1.0 CPT PROCEDURE CODES
99091, 99453, 99454, 99457,
99458
3.0 POLICY
3.1 Medically
necessary RPM services of physiologic parameter(s) including, but
not limited to, weight, blood pressure, pulse oximetry and respiratory
flow rate are covered when:
3.1.1 The beneficiary requires RPM
services of at least 20 minutes of clinical staff time directed
by a TRICARE-authorized provider, per 30-day period; and
3.1.2 The beneficiary
has a comprehensive care plan established, implemented, revised
or monitored; and one of the following criteria are met:
3.1.2.1 The beneficiary has a chronic
condition(s) that is expected to last at least 12 months, or until
death of the beneficiary; or
3.1.2.2 The beneficiary has an acute
condition(s) that place the beneficiary at significant risk of death,
acute exacerbation/decompensation, or functional decline.
3.2 Consistent
with TRICARE’s statutory obligation to reimburse like Medicare where
practicable, the provider shall bill RPM using the codes and definitions
established by Medicare and the Current Procedural Terminology (CPT)/HCPCS
manuals for RPM billing and coding. For example, bills for acute condition
RPM shall include at least 16 days of data (at least two days during
the COVID-19 public health emergency), consistent with the Medicare
FY 2021 Physician Fee Schedule Final Rule, and as updated or modified
by subsequent Medicare guidance or regulation.
3.3 Monitoring
Devices and Equipment
• The
contractor shall ensure only U.S. Food and Drug Administration (FDA)

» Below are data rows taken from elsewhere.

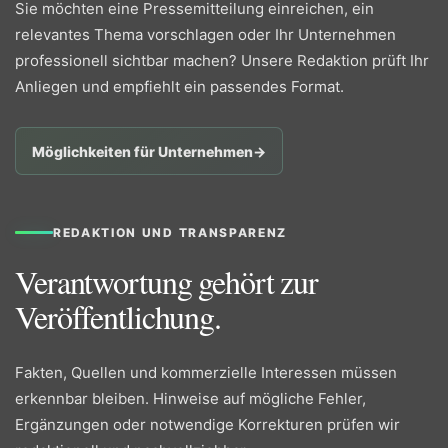
Sie möchten eine Pressemitteilung einreichen, ein
relevantes Thema vorschlagen oder Ihr Unternehmen
professionell sichtbar machen? Unsere Redaktion prüft Ihr
Anliegen und empfiehlt ein passendes Format.
Möglichkeiten für Unternehmen
→
REDAKTION UND TRANSPARENZ
Verantwortung gehört zur
Veröffentlichung.
Fakten, Quellen und kommerzielle Interessen müssen
erkennbar bleiben. Hinweise auf mögliche Fehler,
Ergänzungen oder notwendige Korrekturen prüfen wir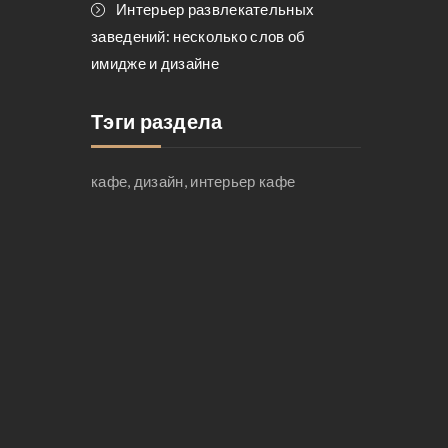
Интерьер развлекательных
заведений: несколько слов об
имидже и дизайне
Тэги раздела
кафе, дизайн, интерьер кафе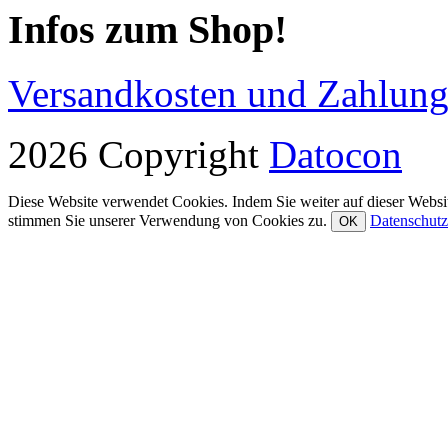
Infos zum Shop!
Versandkosten und Zahlun
2026 Copyright
Datocon
Diese Website verwendet Cookies. Indem Sie weiter auf dieser Websit
stimmen Sie unserer Verwendung von Cookies zu.
Datenschutz
OK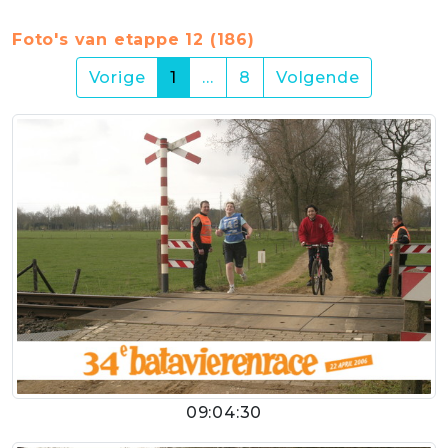
Foto's van etappe 12 (186)
(current)
Vorige
1
…
8
Volgende
09:04:30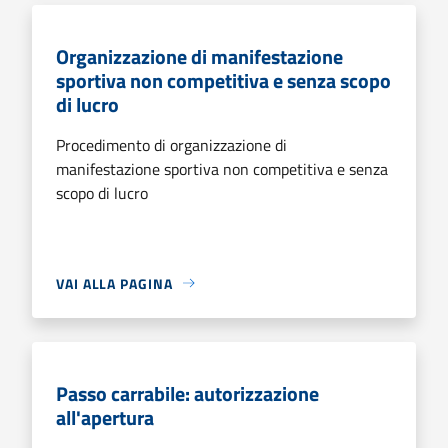
Organizzazione di manifestazione
sportiva non competitiva e senza scopo
di lucro
Procedimento di organizzazione di
manifestazione sportiva non competitiva e senza
scopo di lucro
VAI ALLA PAGINA
Passo carrabile: autorizzazione
all'apertura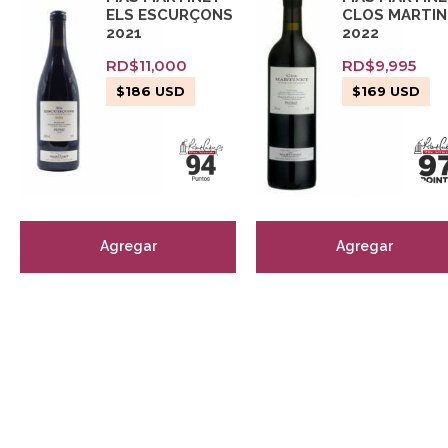
ELS ESCURÇONS
CLOS MARTI
2021
2022
RD$
11,000
RD$
9,995
$
186
USD
$
169
USD
Agregar
Agregar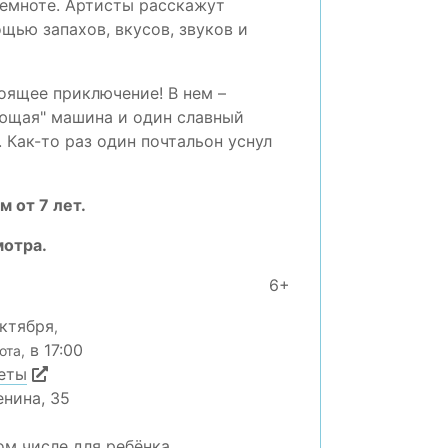
темноте. Артисты расскажут
щью запахов, вкусов, звуков и
тоящее приключение! В нем –
ающая" машина и один славный
. Как-то раз один почтальон уснул
 от 7 лет.
мотра.
6+
октября
,
в 17:00
ота,
еты
нина, 35
ом числе для ребёнка.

approved devices and equipment are used in conjunction with medical
necessary RPM, in accordance with Section 201(h) of the Federal
Food and Drug Cosmetic Act (FD&CA).
• The
contractor shall ensure devices and equipment also meet the definition
of Durable Equipment (DE) and/or Durable Medical Equipment (DME).
See
Chapter 8, Section 2.1.
• The
contractor shall not cost-share equipment or supplies, even when
monitored via RPM, which do not meet TRICARE’s definitions of DE
and/or DME. For example, while DHA may cover RPM of weight, along
with other physiologic parameters for the management of a chronic
condition, the weight scale itself is not eligible for cost-sharing
because it does not meet TRICARE’s definition of DE or DME.
3.4 Covered
services include:
• Set-up
and patient/caregiver education on use of equipment (Current Procedural Terminology
(CPT) code 99453);
• Device supplies with daily
recordings/alert transmission, each 30 days (CPT code 99454);
• RPM treatment
management services, TRICARE-authorized provider time per calendar month
requiring interactive communication with the patient/caregiver for
the first 20 minutes (CPT code 99457); and
• The collection
and interpretation of physiologic data digitally stored and/or transmitted
by the patient/caregiver to the TRICARE- authorized provider with
a minimum of 30 minutes of collection and interpretation time each
30 days (CPT code 99091). See
Chapter 7, Section 22.1.
• Remote
assessment of recorded video and/or images submitted (e.g., store
and forward), including interpretation and follow-up with the beneficiary
within 24 hours (HCPCS G2250).
3.5 Cost-Sharing
The
Government considers RPM an ancillary service as defined in TRICARE
Reimbursement Manual (TRM),
Chapter 2, Section 2, paragraph 2.7.4 and
the contractor shall apply appropriate ancillary service cost-shares
and copayments.
4.0 Exclusion
Devices and equipment that
do not meet TRICARE’s definition of DE/DME (i.e., personal computers,
smart phones, tablets, smart watches, non-medical trackers, weight
scale).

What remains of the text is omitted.